(WHAT TO PRODUCE)
Check each line of the material below for "your" and copy those where it appears.

────────────────────

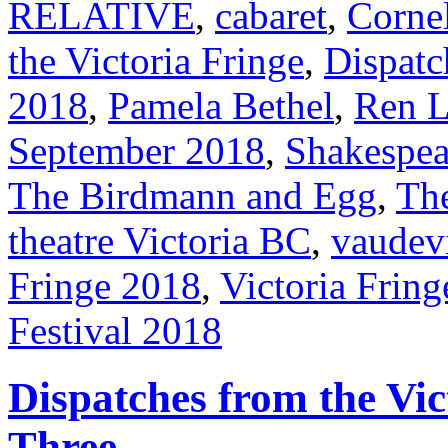
RELATIVE
,
cabaret
,
Cornel
the Victoria Fringe
,
Dispatc
2018
,
Pamela Bethel
,
Ren L
September 2018
,
Shakespea
The Birdmann and Egg
,
Th
theatre Victoria BC
,
vaudevi
Fringe 2018
,
Victoria Fring
Festival 2018
Dispatches from the Vic
Three.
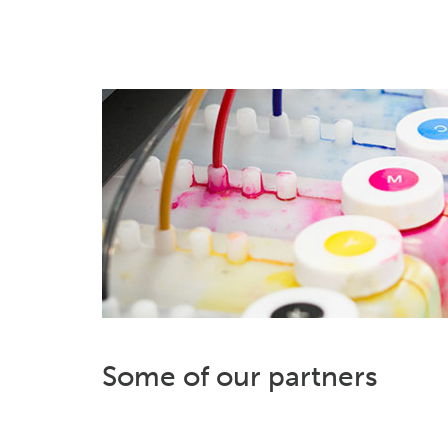
Some of our partners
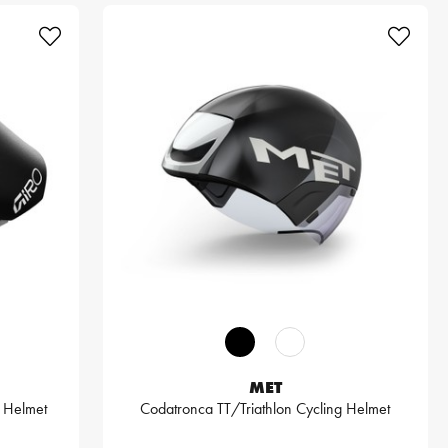
MET
 Helmet
Codatronca TT/Triathlon Cycling Helmet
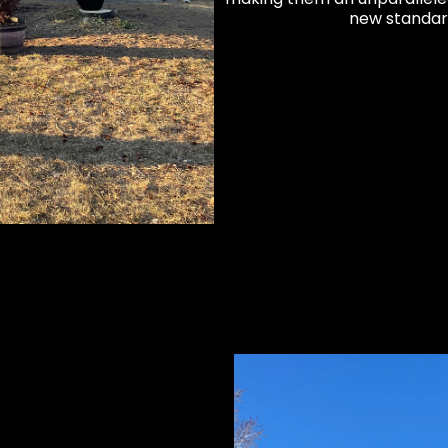
new standar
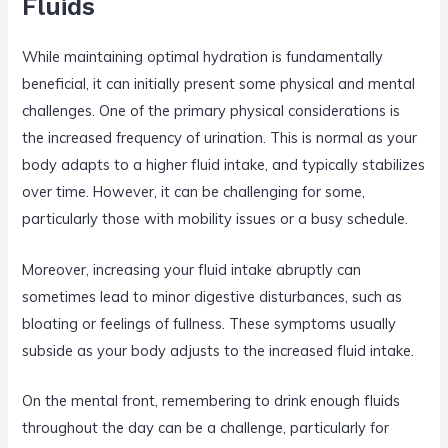
Fluids
While maintaining optimal hydration is fundamentally
beneficial, it can initially present some physical and mental
challenges. One of the primary physical considerations is
the increased frequency of urination. This is normal as your
body adapts to a higher fluid intake, and typically stabilizes
over time. However, it can be challenging for some,
particularly those with mobility issues or a busy schedule.
Moreover, increasing your fluid intake abruptly can
sometimes lead to minor digestive disturbances, such as
bloating or feelings of fullness. These symptoms usually
subside as your body adjusts to the increased fluid intake.
On the mental front, remembering to drink enough fluids
throughout the day can be a challenge, particularly for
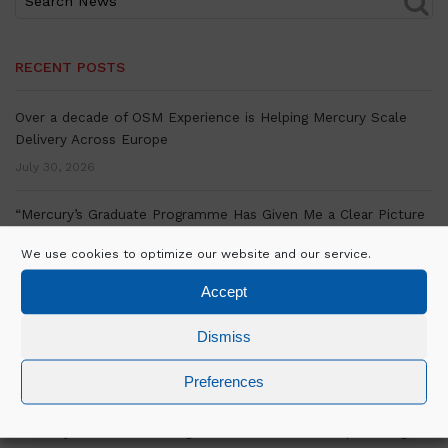
RECENT POSTS
Over a decade of OSM Experience is Helping Mercury Scale
Delivery Across Europe
July 30, 2026
“Mercury’s Graduate Programme Has Given Me a Clear Picture
of Where my Career is Going.”- Bill Murphy On His Graduate
We use cookies to optimize our website and our service.
Experience
July 27, 2026
Accept
Mercury marks significant milestone at Equinix’s MU4.3 Data
Dismiss
Centre Delivery in Munich, Germany
Preferences
July 16, 2026
David Byrne on the strategic vision and relationships driving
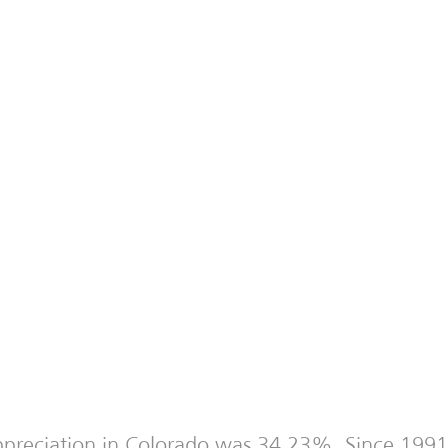
 appreciation in Colorado was 34.23%. Since 1991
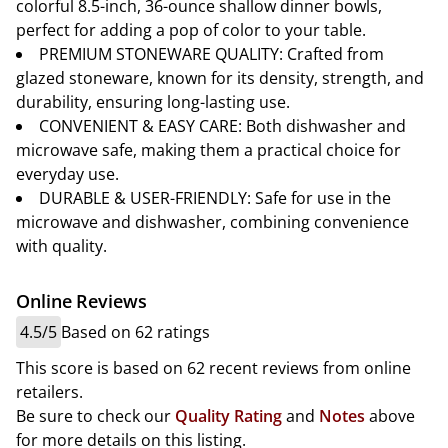
colorful 8.5-inch, 36-ounce shallow dinner bowls,
perfect for adding a pop of color to your table.
PREMIUM STONEWARE QUALITY: Crafted from
glazed stoneware, known for its density, strength, and
durability, ensuring long-lasting use.
CONVENIENT & EASY CARE: Both dishwasher and
microwave safe, making them a practical choice for
everyday use.
DURABLE & USER-FRIENDLY: Safe for use in the
microwave and dishwasher, combining convenience
with quality.
Online Reviews
4.5/5
Based on 62 ratings
This score is based on 62 recent reviews from online
retailers.
Be sure to check our
Quality Rating
and
Notes
above
for more details on this listing.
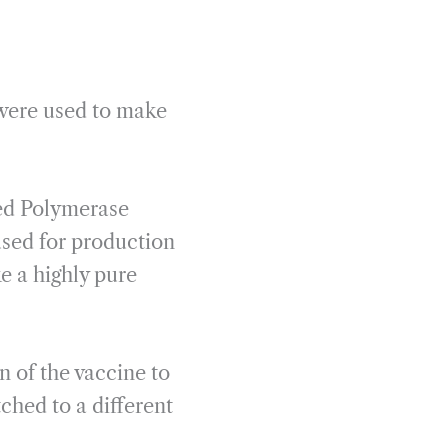
were used to make
led Polymerase
sed for production
 a highly pure
n of the vaccine to
ched to a different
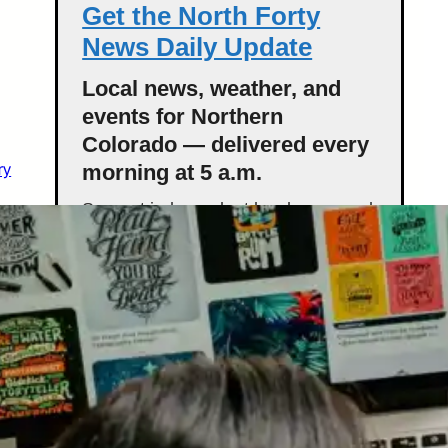
Get the North Forty
News Daily Update
Local news, weather, and
events for Northern
Colorado — delivered every
ry
morning at 5 a.m.
Support independent local news and
start your day informed.
Get the Daily Update
Featured Stories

────────────────────

(ANSWER TO THE PROBLEM)
the increased frequency of urination. This is normal as your
Moreover, increasing your fluid intake abruptly can
subside as your body adjusts to the increased fluid intake.
perfect for adding a pop of color to your table.
start your day informed.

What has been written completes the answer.